Why watch Citizen Kane when you could check Instagram for new photos of shoes? Tim Green wonders if the phone could do what TV, video and DVD failed to achieve: kill cinema…
Many many years ago I used to write about the video industry. By video industry, I mean VHS tapes.
Remember those, kids?
During that time, there was perennial discussion about the imminent death of the cinema. Video was flying, and experts mused that this would lead people to abandon the big screen.
DVD and TV promised a rival screen experience, but it turned out they were complementary to the movies. The mobile doesn’t offer an alternative at all. It kills attention. And that’s far worse.
Actually, the debate had been running for years. The only thing that changed was the identity of the assassin. In the 50s it had been TV. And after VHS video would come satellite TV, DVD, Blu-Ray, 3D TV, streaming.
All of them were going to spell the end of the cinema, warned the pundits. People would stop going because of the cinematic experience they could get at home.
None of the warnings proved true.
Quite the contrary. It was still fun to go the ‘pictures’ and get an epic collective experience. In fact, cinema takings went up. Two of the top four money makers of all time were released in 2015: Star Wars Episode VII: The Force Awakens and Jurassic World grossed over $3.5bn between them.
Despite this, I wonder if the end is nigh (again) for the big screen. And you can probably guess the culprit. Yep, our beloved smartphone.
So why should this new prediction of doom be any different from all those previous false dawns? Well, DVD, TV et al promised a rival screen experience, but it turned out they were complementary to the movies. The mobile doesn’t offer an alternative at all (though some people watch movies on the phone). It kills attention. And that’s far worse.
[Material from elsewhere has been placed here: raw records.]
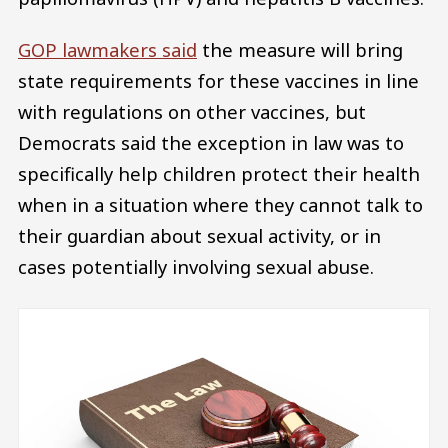
GOP lawmakers said
the measure will bring
state requirements for these vaccines in line
with regulations on other vaccines, but
Democrats said the exception in law was to
specifically help children protect their health
when in a situation where they cannot talk to
their guardian about sexual activity, or in
cases potentially involving sexual abuse.
Image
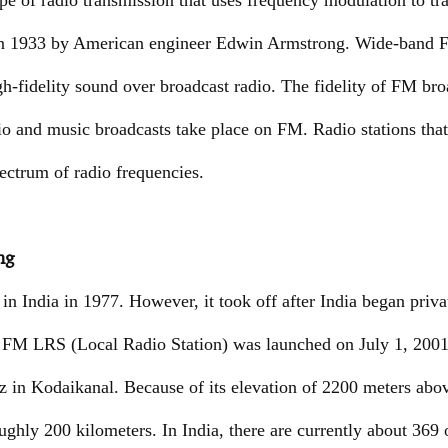
pe of radio transmission that uses frequency modulation to tr
in 1933 by American engineer Edwin Armstrong. Wide-band FM
gh-fidelity sound over broadcast radio. The fidelity of FM bro
io and music broadcasts take place on FM. Radio stations th
ectrum of radio frequencies.
ng
n India in 1977. However, it took off after India began priva
 FM LRS (Local Radio Station) was launched on July 1, 2001. 
in Kodaikanal. Because of its elevation of 2200 meters abov
oughly 200 kilometers. In India, there are currently about 369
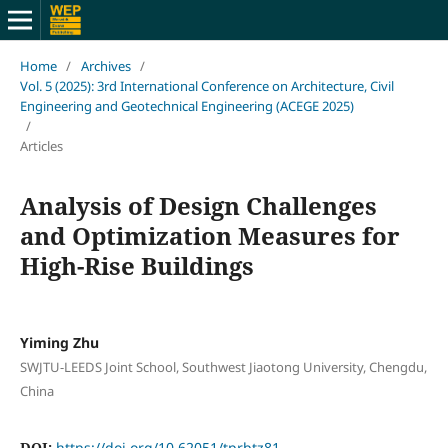
Home
/
Archives
/
Vol. 5 (2025): 3rd International Conference on Architecture, Civil
Engineering and Geotechnical Engineering (ACEGE 2025)
/
Articles
Analysis of Design Challenges
and Optimization Measures for
High-Rise Buildings
Yiming Zhu
SWJTU-LEEDS Joint School, Southwest Jiaotong University, Chengdu,
China
DOI:
https://doi.org/10.62051/tprbtz81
A few days ago, one cinema chain AMC Entertainment mooted the idea of smartphone-friendly screenings. Its CEO reasoned it might be the only way to get more young people to go to the cinema. “When you tell a 22-year-old to turn off the phone, don’t ruin the movie, they hear ‘please cut off your left arm above the elbow,’ he said.
There was a furious backlash, which promoted a U-turn and a statement: “There will be no texting allowed in any of the auditoriums at AMC Theaters. Not today, not tomorrow, and not in the foreseeable future.”
It struck me as an irony that AMC responded to a storm of protest on social media. I wonder how many people were tweeting their displeasure during an 8pm showing of Batman vs Superman.
This is the point. You can ban texting and ask people to be considerate, but the addictive qualities of the ‘like’ and the ‘retweet’ make it extremely difficult to resist pulling out the phone anyway.
I suspect that most people – apart from the odd genuinely unpleasant idiot – do not want to disturb their fellow cinemagoers. And yet they can’t fight the urge to check their mobile when the film gets a bit boring. The problem is, the best films can be kind of boring. Drama needs tension, and to get tension you have to vary the pace. That means slow bits.
This weekend I saw a German film, Victoria. It’s about a waitress who meets some high-spirited guys after a night out and hangs around with them for a while before things take a nasty turn.
For the first hour, not much happens in terms of plot. But that just makes the second half more nerve-shredding. You’ve got to know these people. It wouldn’t be the same if the film plunged you into the drama after five minutes.
Many smartphone addicts would simply not have been able to tolerate that first hour. I understand that. But what an experience they would have missed.
It’s telling that I watched Victoria at home. I’m a movie addict, but I just don’t go to the cinema much any more. When I do, I confess it’s to an arty middle-class venue where I can guarantee the audience will be as superior and picky as I.
So the smartphone effect is driving people like me away from the cinema, and it’s degrading the experience of those that still go. Meanwhile, Hollywood makes films not for movie-mad snobs, but the kind of people that can’t pay attention for 90 minutes.
The wrong people!
Now, I’m not saying there are no good films being made. Of course there are. But they’re all on Netflix or Amazon Prime or Curzon. I can watch them at home, and I do. That leaves the big screen for juvenile nonsense about superheroes, CGI kids films with animals that talk like stand-up comedians and sequels to juvenile nonsense about superheroes and CGI kids films with animals that talk like stand-up comedians.
It’s self-perpetuating. As the cinema becomes more noisy and distracted, Hollywood makes films that make more noise and require less attention. And so the cycle continues.
Which is why I will watch the directors’ cut of Ratchet & Clank on my home cinema set-up.